On administration of an unknown dose of a new antipsychotic, a 55-yearold man develops extra pyramidal symptoms.
The dose at which this effect appears would be established in which phase of clinical trials?
A. The dose at which side-effects develop is often determined at phase 1 of clinical trials. The pathway that a drug must follow before approval and marketing starts with animal studies, where the molecule is demonstrated to have specific actions. These extensive, preclinical animal studies must be carried out on at least two different animal species. Mutagenicity, carcinogenicity, and organ system toxicity are studies at this phase. A new drug under investigation then enters human trials. The first phase consists of determining if the drug is safe on human subjects. It is administered to a small group of volunteers and safety, tolerability, and pharmacokinetics of the drug are ascertained. In phase 2, effectiveness in comparison to placebo is studied in hundreds of patients with the target disease to see if it works at all against the disease. In phase 3, the drug undergoes extensive double-blind, randomized controlled trials to determine how well it works and what are the common side-effects. Phase 4 takes place if all the previous phases are successfully crossed—the drug undergoes the approval process by regulatory bodies and post-marketing surveillance ensues. Less common side-effects, which sometimes could lead to a drug’s withdrawal, can be picked up when large-scale prescribing takes place during post-marketing surveillance.
Reference:
Haloperidol is more potent than chlorpromazine. Potency of a therapeutic formulation refers to:
C. Potency of a drug with receptor-binding action refers to the amount of the drug needed to produce a particular effect compared to another standard drug with similar receptor profile (‘vigour’). Affinity refers to the ability of the drug to bind to its appropriate receptor (‘affection’). Efficacy refers to how well the drug produces the expected response, that is the maximum clinical response produced by a drug (‘productivity’). Efficacy depends on affinity, potency, duration of receptor action in some cases, and kinetic properties such as half-life, among other factors. Haloperidol is more potent than chlorpromazine as approximately 5 mg of haloperidol is required to achieve the same effect as 100 mg of chlorpromazine. These drugs, however, are equal in the maximal clinical response achievable using them, that is equally efficacious but not equipotent.
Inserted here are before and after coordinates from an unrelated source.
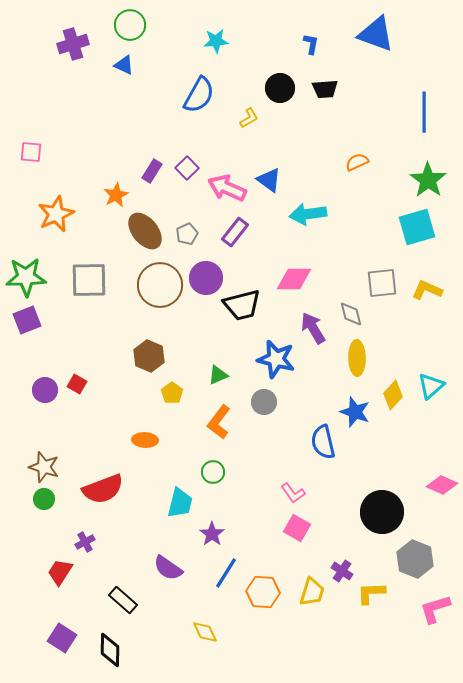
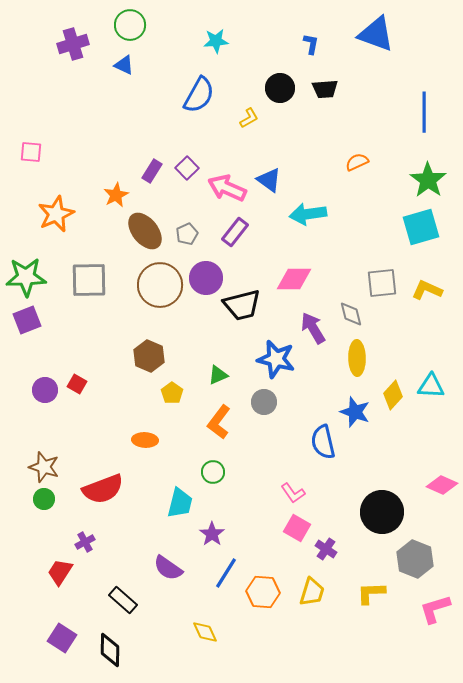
cyan square at (417, 227): moved 4 px right
cyan triangle at (431, 386): rotated 44 degrees clockwise
purple cross at (342, 571): moved 16 px left, 22 px up
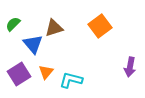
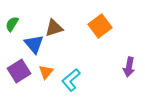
green semicircle: moved 1 px left; rotated 14 degrees counterclockwise
blue triangle: moved 1 px right
purple arrow: moved 1 px left
purple square: moved 3 px up
cyan L-shape: rotated 55 degrees counterclockwise
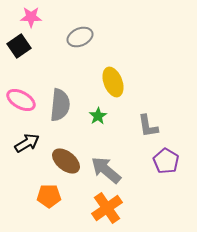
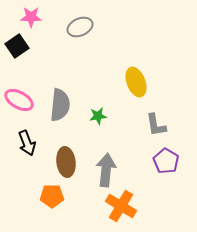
gray ellipse: moved 10 px up
black square: moved 2 px left
yellow ellipse: moved 23 px right
pink ellipse: moved 2 px left
green star: rotated 24 degrees clockwise
gray L-shape: moved 8 px right, 1 px up
black arrow: rotated 100 degrees clockwise
brown ellipse: moved 1 px down; rotated 44 degrees clockwise
gray arrow: rotated 56 degrees clockwise
orange pentagon: moved 3 px right
orange cross: moved 14 px right, 2 px up; rotated 24 degrees counterclockwise
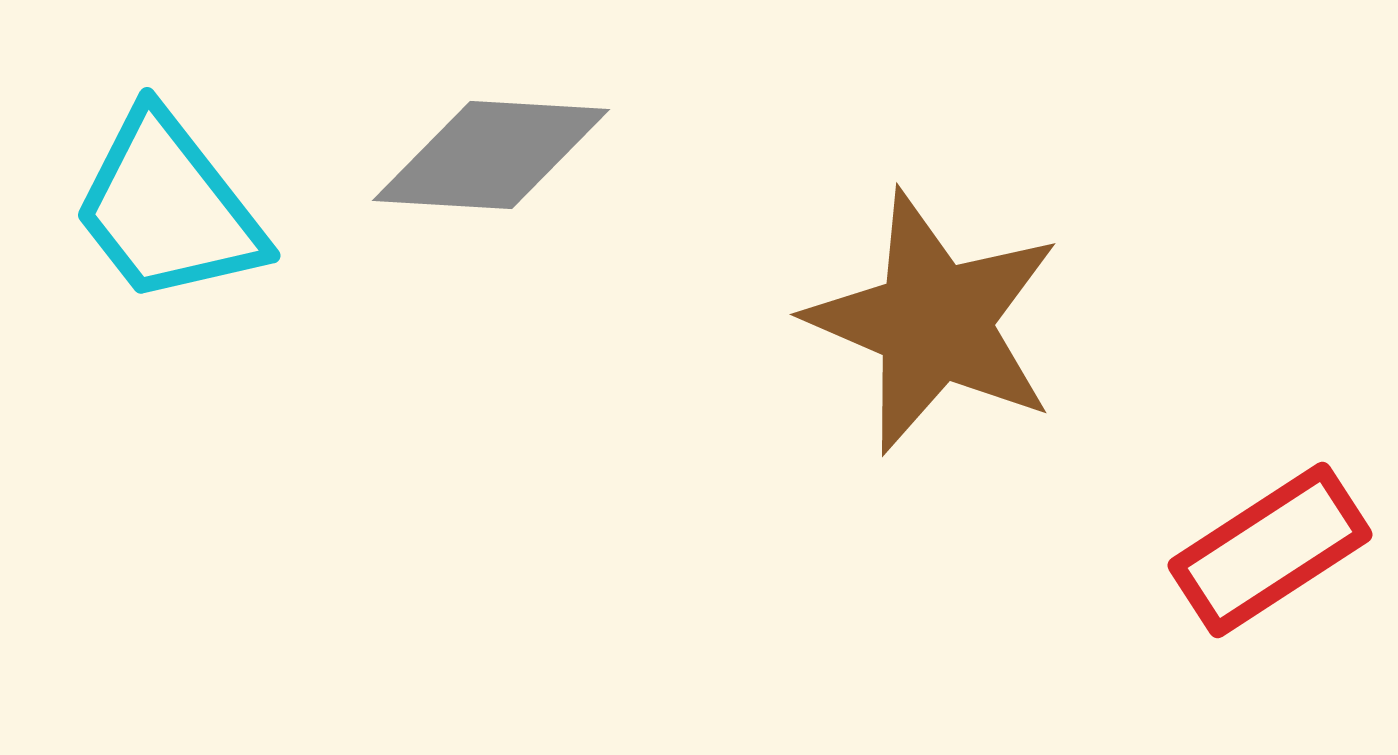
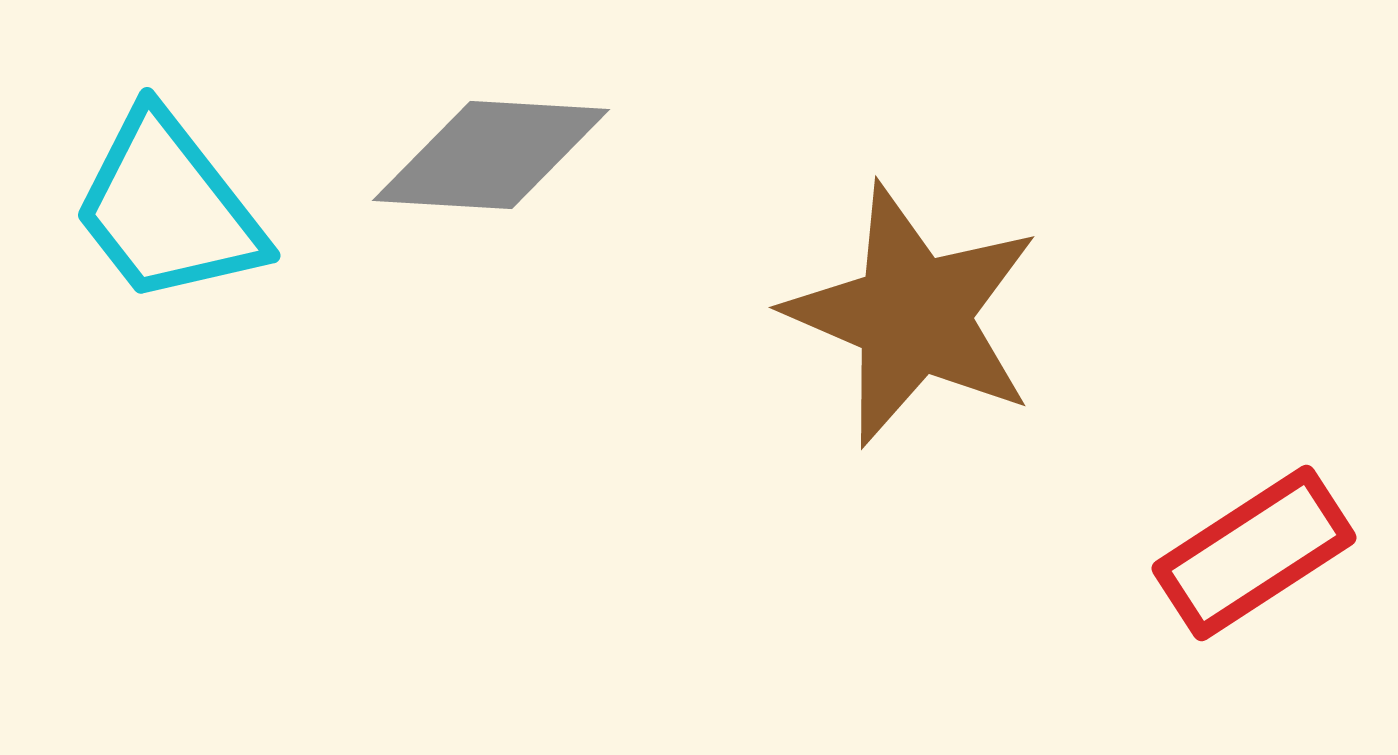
brown star: moved 21 px left, 7 px up
red rectangle: moved 16 px left, 3 px down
Absorption of orally administered drugs is affected by which of the following:
E. After oral administration, a drug may be incompletely absorbed. This is mainly due to lack of absorption from the intestine related to the presence of inhibitory factors such as food or gastric acid, or to changes in intestinal motility; for example having diarrhoea or vomiting can affect drug absorption. Inherent properties of certain drugs can also affect their absorption, for example highly hydrophilic drugs cannot cross the lipid cell membrane, while highly lipophilic drugs will struggle to cross the water layer in extracellular space. Presence of reverse transporters, such as P-glycoprotein, can affect drug absorption. P-glycoprotein pumps certain drug molecules actively out into the gut lumen from gut cells. Inhibition of P-glycoprotein and gut wall metabolism, for example by grapefruit juice, can increase absorption of certain (mostly non-psychotropic) medications.
Which of the following conditions predisposes to a higher rate of transport through the blood–brain barrier?
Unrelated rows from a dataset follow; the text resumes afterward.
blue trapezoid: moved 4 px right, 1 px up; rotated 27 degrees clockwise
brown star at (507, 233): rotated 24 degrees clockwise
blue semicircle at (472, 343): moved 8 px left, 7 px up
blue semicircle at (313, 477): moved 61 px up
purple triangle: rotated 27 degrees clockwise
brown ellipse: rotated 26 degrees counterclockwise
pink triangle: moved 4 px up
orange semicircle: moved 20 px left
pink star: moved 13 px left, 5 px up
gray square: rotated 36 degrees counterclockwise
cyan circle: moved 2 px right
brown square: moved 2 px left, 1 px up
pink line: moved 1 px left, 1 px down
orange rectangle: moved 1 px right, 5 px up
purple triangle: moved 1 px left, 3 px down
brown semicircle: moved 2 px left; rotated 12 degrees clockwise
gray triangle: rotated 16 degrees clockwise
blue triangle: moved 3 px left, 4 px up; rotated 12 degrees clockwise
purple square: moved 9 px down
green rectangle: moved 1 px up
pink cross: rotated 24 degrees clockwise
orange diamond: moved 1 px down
D. The blood–brain barrier poses a special challenge to the transit of drug molecules into the brain, which is very important to ensure the activity of most psychotropics. The blood–brain barrier is a structural and functional barrier comprised of capillary endothelium of brain, which possesses tight junctions, acting in unison as a single sheet or membrane. These junctions are disrupted when meningitis or other inflammation affects the structure. The ability of a drug to pass the blood–brain barrier depends on its molecular size, lipid solubility, and ionic status. Unionized molecules that are freely available and less protein bound are transported across the barrier easily. In general, the higher the lipid water partition coefficient, the greater the ability to cross the barrier. Exceptionally, there are a few molecules that pass the barrier effectively in spite of having a low lipid–water partition coefficient. These have specific carrier mechanisms, for example amino acid transport system (this is stereo specific, so that L amino acids but not D amino acids are easily transferred). L-dopa and valproate have specific carrier mechanisms. Some areas of brain lack this barrier—subfornical organ, area postrema, and median eminence. These circum-ventricular organs allow transfer of many compounds from blood to brain. This may have a survival benefit as certain toxic substances stimulate the area postrema and induce nausea and vomiting.
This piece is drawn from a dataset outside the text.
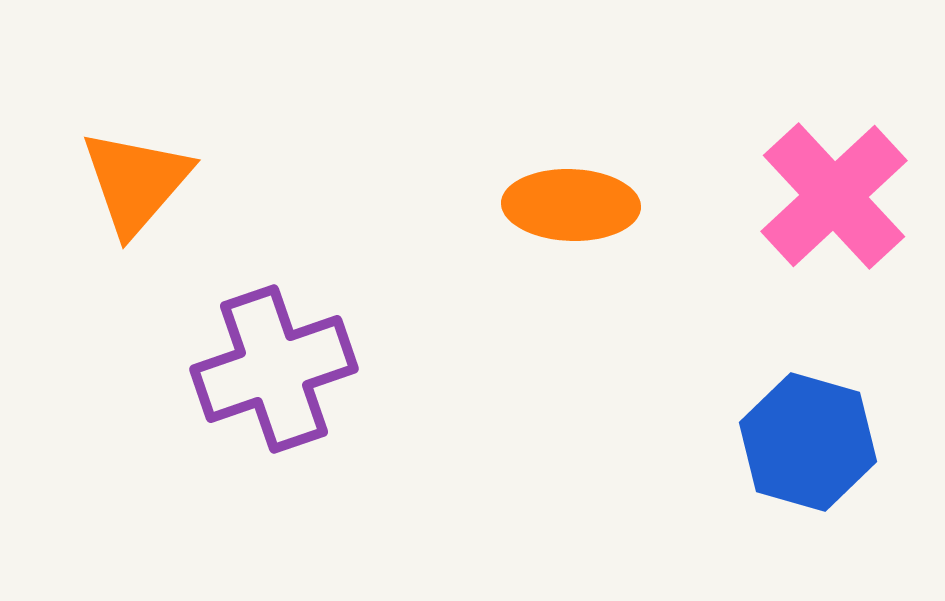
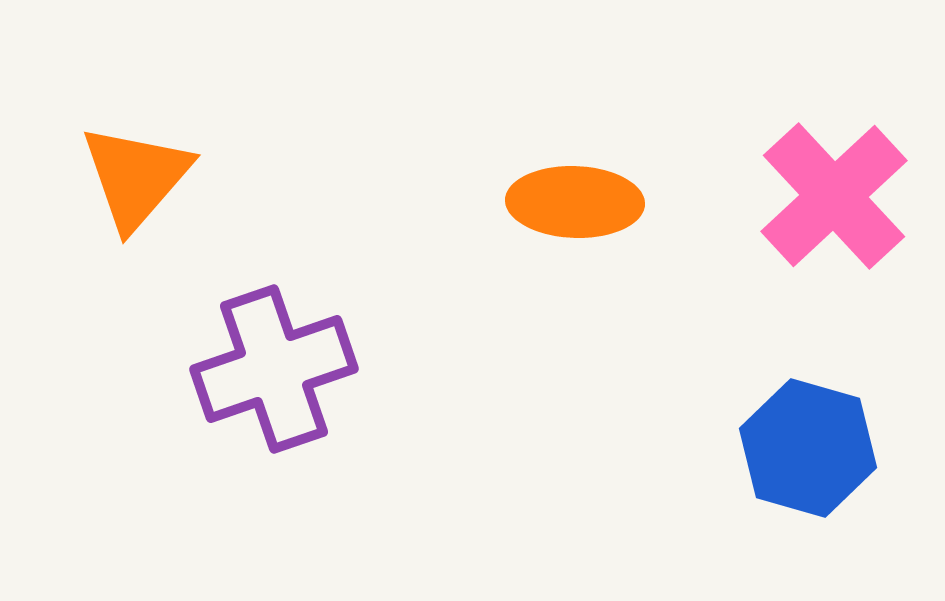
orange triangle: moved 5 px up
orange ellipse: moved 4 px right, 3 px up
blue hexagon: moved 6 px down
A 72-year-old patient with bipolar illness experiences more side-effects when taking the same medication that he was prescribed 30 years ago, when he was 42 years old.
Which of the following is a possible explanation?
A. Pharmacokinetic changes in old age are pertinent when considering initiation, dosing, and coadministration of medications in the elderly. In general, the ability to absorb an orally administered medication is not greatly affected, but elderly patients have less body fat, and so lipid-soluble drugs may be distributed to brain tissue more avidly. However, this effect is not universal for all drugs. Protein binding and hepatic metabolism are reduced in elderly people, especially when malnourished. Renal function invariably drops with age. Note that this question is non-specific with respect to the prescribed drug.